Failure to Limit and Re‑Evaluate PRN Psychotropic Medications
Penalty
Summary
The deficiency involves the facility’s failure to ensure that residents were free from potential chemical restraints by not complying with federal requirements for PRN psychotropic medications. For one resident with schizoaffective disorder bipolar type, dementia, and anxiety disorder, the MDS showed cognitive impairment and the care plan identified mood problems, yelling out, and anxiety/restlessness. A physician ordered PRN Ativan for anxiety with no stop date specified. The MAR showed the PRN Ativan was administered multiple times over several months, including in January, March, and April 2026, without a 14‑day limitation or documented stop date. The DON stated that the PRN order was supposed to have a 14‑day stop date, confirming that the order did not meet regulatory requirements. For another resident with metabolic encephalopathy, heart failure, and peripheral vascular disease, a physician ordered PRN lorazepam every four hours for anxiety, again without a specified stop date. The MAR documented administration of lorazepam nearly a month after the order was written, with no evidence that the physician had re‑evaluated the continued use of the PRN anti‑anxiety medication beyond 14 days. The DON confirmed that no stop date had been added to this order. These omissions resulted in PRN psychotropic medications being available and used beyond 14 days without required time limitations or documented physician re‑evaluation, constituting a failure to ensure residents were free from potential chemical restraints and unnecessary drugs.
Plan Of Correction
Pharmacist will send out a re-education to all the providers regarding PRN psychotropics and end dates by May 4, 2026. Resident records for all residents receiving psychotropics were checked on April 30, 2026- no other orders were missing stop dates.
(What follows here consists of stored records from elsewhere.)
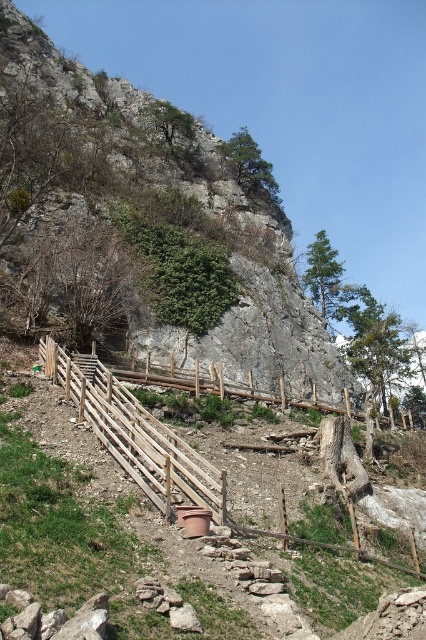 Is point (262, 326) positioned behind point (123, 369)?

Yes.

Is rough stone hill at center shorter than wooden fence at center?

No.

Describe the element at coordinates (255, 305) in the screenshot. The height and width of the screenshot is (640, 426). I see `rough stone hill at center` at that location.

Image resolution: width=426 pixels, height=640 pixels. I want to click on rough stone hill at center, so click(x=255, y=305).

Find the location of a particular element. The width and height of the screenshot is (426, 640). rough stone hill at center is located at coordinates (255, 305).

Does wooden fence at lower center have a larger size compared to wooden fence at center?

No.

The width and height of the screenshot is (426, 640). In order to click on wooden fence at lower center in this screenshot , I will do `click(155, 445)`.

Locate an element on the screen. This screenshot has height=640, width=426. wooden fence at lower center is located at coordinates (155, 445). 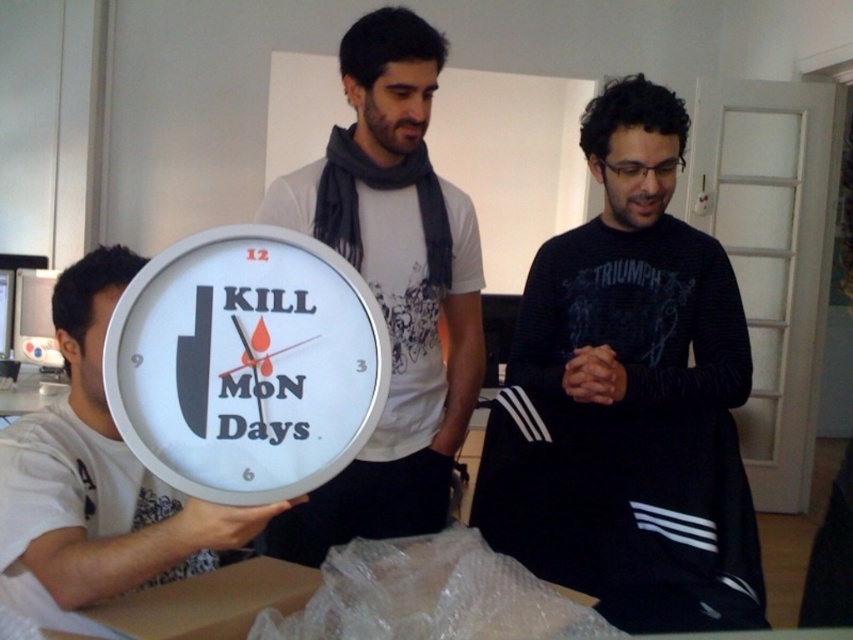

New psychotropic orders added to Point Click Care dashboard on May 1, 2026- listing shows new orders and stop dates. Interdisciplinary team will review dashboard during clinical meeting for stop dates- any missing stop dates will be added. Charge nurses will audit order listing report for new psychotropic orders- 5 residents will be audited x 4 weeks, then 2 residents per week for 4 weeks, then random residents monthly. Audits will be added to quality indicators and reviewed at QAPI.